= Page images and extracted text =
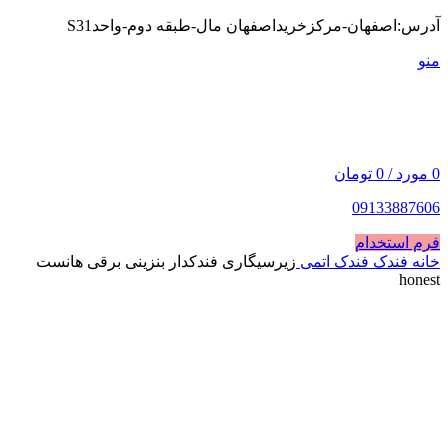
آدرس:اصفهان-مرکزخریداصفهان مال-طبقه دوم-واحدS31
منو
0
مورد
/
0
تومان
09133887606
فرم استخدام
خانه
فندک
فندک اتمی
زیرسیگاری فندکدار بنزینی برقی هانست
honest
نقره ای نقش ریز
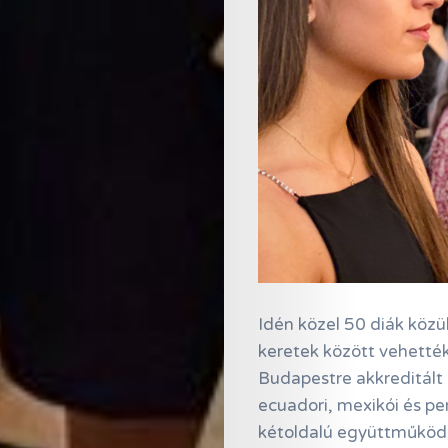
Idén közel 50 diák közül
keretek között vehették
Budapestre akkreditált 
ecuadori, mexikói és pe
kétoldalú együttműködé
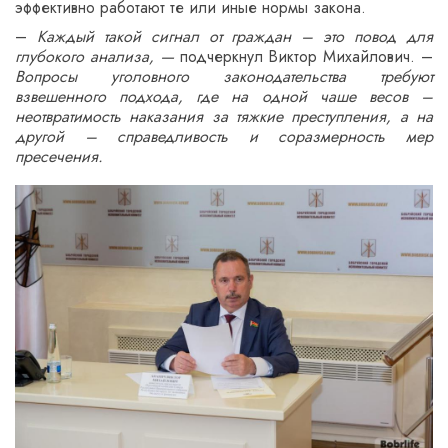
эффективно работают те или иные нормы закона.
–
Каждый такой сигнал от граждан – это повод для
глубокого анализа, —
подчеркнул Виктор Михайлович. –
Вопросы уголовного законодательства требуют
взвешенного подхода, где на одной чаше весов –
неотвратимость наказания за тяжкие преступления, а на
другой – справедливость и соразмерность мер
пресечения.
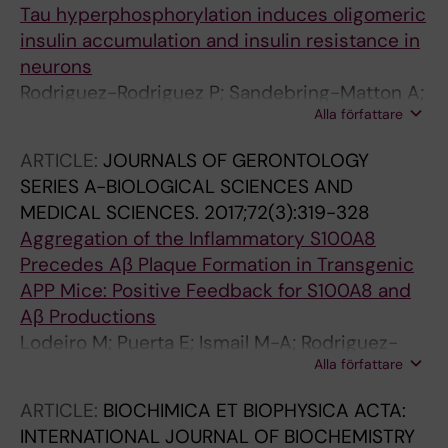
Tau hyperphosphorylation induces oligomeric
insulin accumulation and insulin resistance in
neurons
Rodriguez-Rodriguez P; Sandebring-Matton A;
Alla författare
Merino-Serrais P; Parrado-Fernandez C;
Rabano A; Winblad B; Avila J; Ferrer I; Cedazo-
ARTICLE:
JOURNALS OF GERONTOLOGY
Minguez A
SERIES A-BIOLOGICAL SCIENCES AND
MEDICAL SCIENCES.
2017;72(3):319-328
Aggregation of the Inflammatory S100A8
Precedes Aβ Plaque Formation in Transgenic
APP Mice: Positive Feedback for S100A8 and
Aβ Productions
Lodeiro M; Puerta E; Ismail M-A; Rodriguez-
Alla författare
Rodriguez P; Ronnback A; Codita A; Parrado-
Fernandez C; Maioli S; Gil-Bea F; Merino-
ARTICLE:
BIOCHIMICA ET BIOPHYSICA ACTA:
Serrais P; Cedazo-Minguez A
INTERNATIONAL JOURNAL OF BIOCHEMISTRY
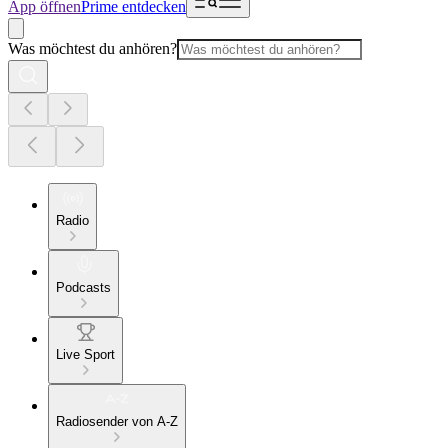
App öffnen
Prime entdecken
Was möchtest du anhören?
Radio
Podcasts
Live Sport
Radiosender von A-Z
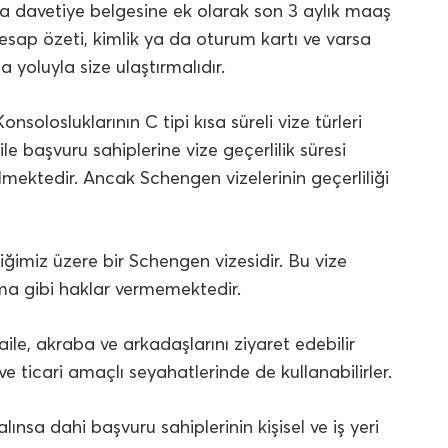
sa davetiye belgesine ek olarak son 3 aylık maaş
esap özeti, kimlik ya da oturum kartı ve varsa
 yoluyla size ulaştırmalıdır.
nsolosluklarının C tipi kısa süreli vize türleri
le başvuru sahiplerine vize geçerlilik süresi
mektedir. Ancak Schengen vizelerinin geçerliliği
ğimiz üzere bir Schengen vizesidir. Bu vize
ma gibi haklar vermemektedir.
 aile, akraba ve arkadaşlarını ziyaret edebilir
 ve ticari amaçlı seyahatlerinde de kullanabilirler.
lınsa dahi başvuru sahiplerinin kişisel ve iş yeri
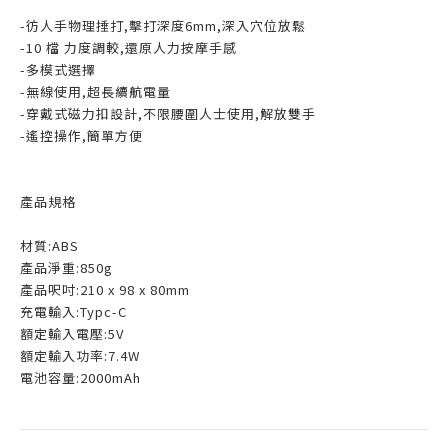
-彷人手物理捶打,擊打深度6mm,深入穴位放鬆
-10 檔 力度調較,還原人力按摩手感
-多模式選擇
-無線使用,超長續航電量
-穿戴式磁力扣設計,不限腰圍人士使用,解放雙手
-遙控操作,簡單方便
產品規格
材質:ABS
產品淨重:850g
產品呎吋:210 x 98 x 80mm
充電輸入:Typc-C
額定輸入電壓:5V
額定輸入功率:7.4W
電池容量:2000mAh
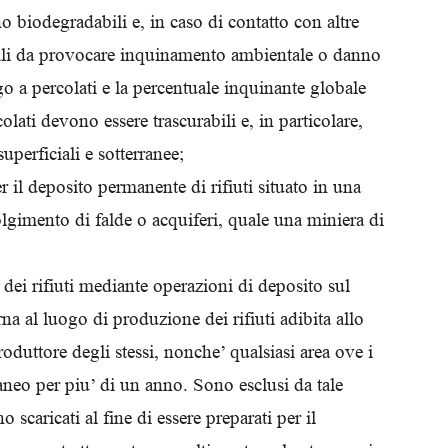
o biodegradabili e, in caso di contatto con altre
tali da provocare inquinamento ambientale o danno
o a percolati e la percentuale inquinante globale
colati devono essere trascurabili e, in particolare,
uperficiali e sotterranee;
 il deposito permanente di rifiuti situato in una
lgimento di falde o acquiferi, quale una miniera di
 dei rifiuti mediante operazioni di deposito sul
na al luogo di produzione dei rifiuti adibita allo
duttore degli stessi, nonche’ qualsiasi area ove i
aneo per piu’ di un anno. Sono esclusi da tale
o scaricati al fine di essere preparati per il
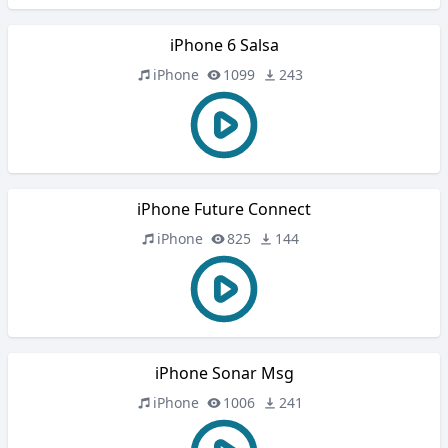
iPhone 6 Salsa
iPhone
1099
243
iPhone Future Connect
iPhone
825
144
iPhone Sonar Msg
iPhone
1006
241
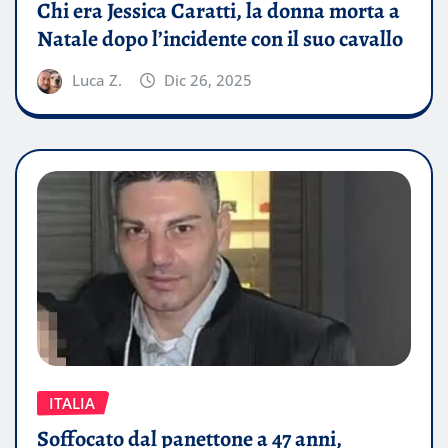
Chi era Jessica Caratti, la donna morta a
Natale dopo l’incidente con il suo cavallo
Luca Z.
Dic 26, 2025
ITALIA
Soffocato dal panettone a 47 anni,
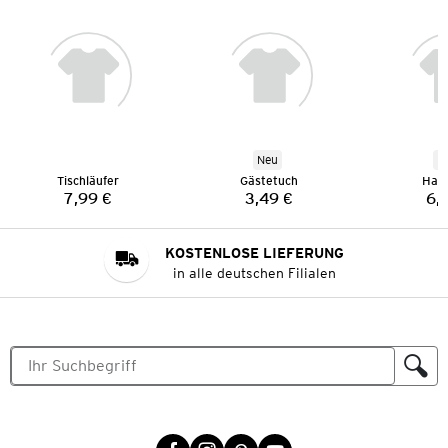
Neu
N
Tischläufer
Gästetuch
Han
7,99 €
3,49 €
6,
Preis:
Preis:
KOSTENLOSE LIEFERUNG
in alle deutschen Filialen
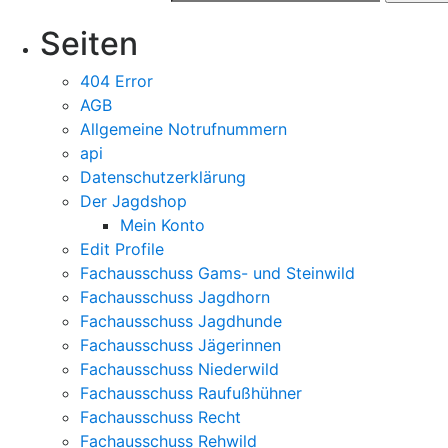
Seiten
404 Error
AGB
Allgemeine Notrufnummern
api
Datenschutzerklärung
Der Jagdshop
Mein Konto
Edit Profile
Fachausschuss Gams- und Steinwild
Fachausschuss Jagdhorn
Fachausschuss Jagdhunde
Fachausschuss Jägerinnen
Fachausschuss Niederwild
Fachausschuss Raufußhühner
Fachausschuss Recht
Fachausschuss Rehwild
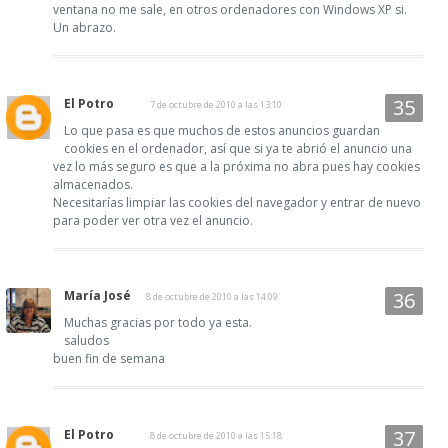
ventana no me sale, en otros ordenadores con Windows XP si.
Un abrazo.
El Potro
7 de octubre de 2010 a las 13:10
Lo que pasa es que muchos de estos anuncios guardan
cookies en el ordenador, así que si ya te abrió el anuncio una
vez lo más seguro es que a la próxima no abra pues hay cookies
almacenados.
Necesitarías limpiar las cookies del navegador y entrar de nuevo
para poder ver otra vez el anuncio.
María José
8 de octubre de 2010 a las 14:09
Muchas gracias por todo ya esta.
saludos
buen fin de semana
El Potro
8 de octubre de 2010 a las 15:18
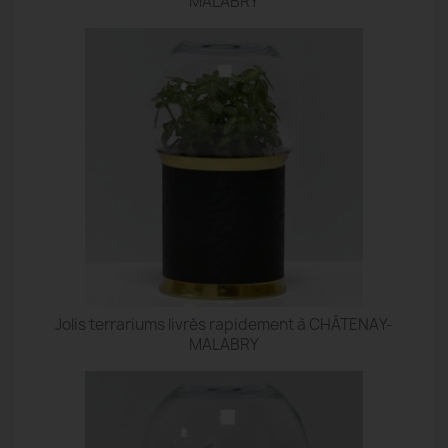
MALABRY
Jolis terrariums livrés rapidement à CHÂTENAY-
MALABRY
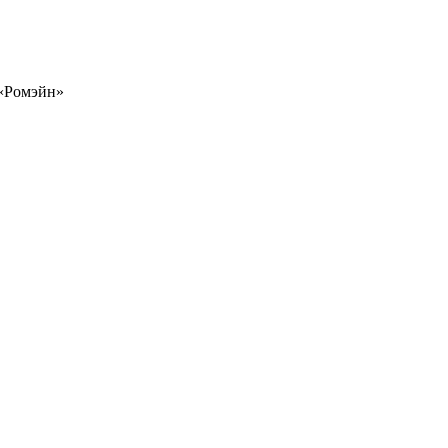
«Ромэйн»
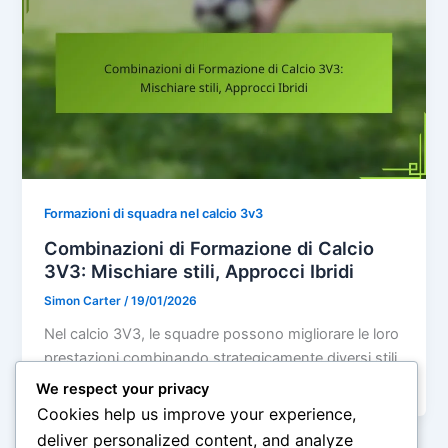
Formazioni di squadra nel calcio 3v3
Combinazioni di Formazione di Calcio
3V3: Mischiare stili, Approcci Ibridi
Simon Carter
/
19/01/2026
Nel calcio 3V3, le squadre possono migliorare le loro
prestazioni combinando strategicamente diversi stili
di formazione per adattarsi ai propri
We respect your privacy
Cookies help us improve your experience,
deliver personalized content, and analyze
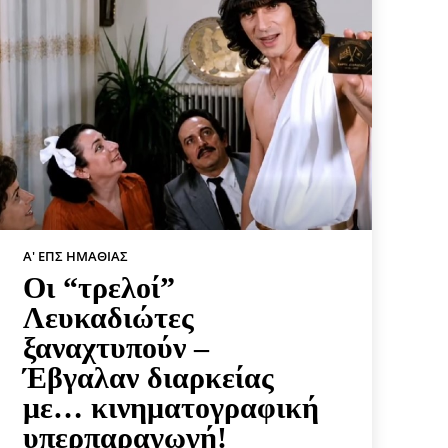
Α' ΕΠΣ ΗΜΑΘΊΑΣ
Οι “τρελοί”
Λευκαδιώτες
ξαναχτυπούν –
Έβγαλαν διαρκείας
με… κινηματογραφική
υπερπαραγωγή!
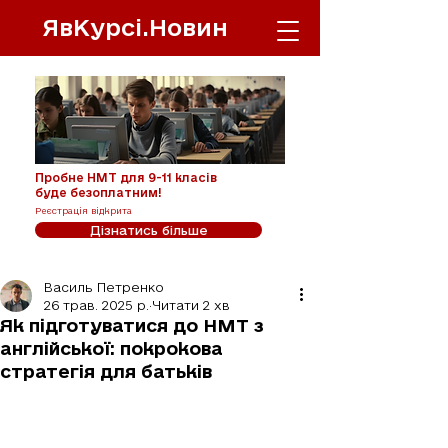
ЯвКурсі.Новин
Пробне НМТ для 9-11 класів
буде безоплатним!
Реєстрація відкрита
Дізнатись більше
Василь Петренко
26 трав. 2025 р.
Читати 2 хв
Як підготуватися до НМТ з
англійської: покрокова
стратегія для батьків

= Your objective =
Say how many lines in the entries above contain the string "SCIENCES", offering no other words.

= Reply to the exercise =
2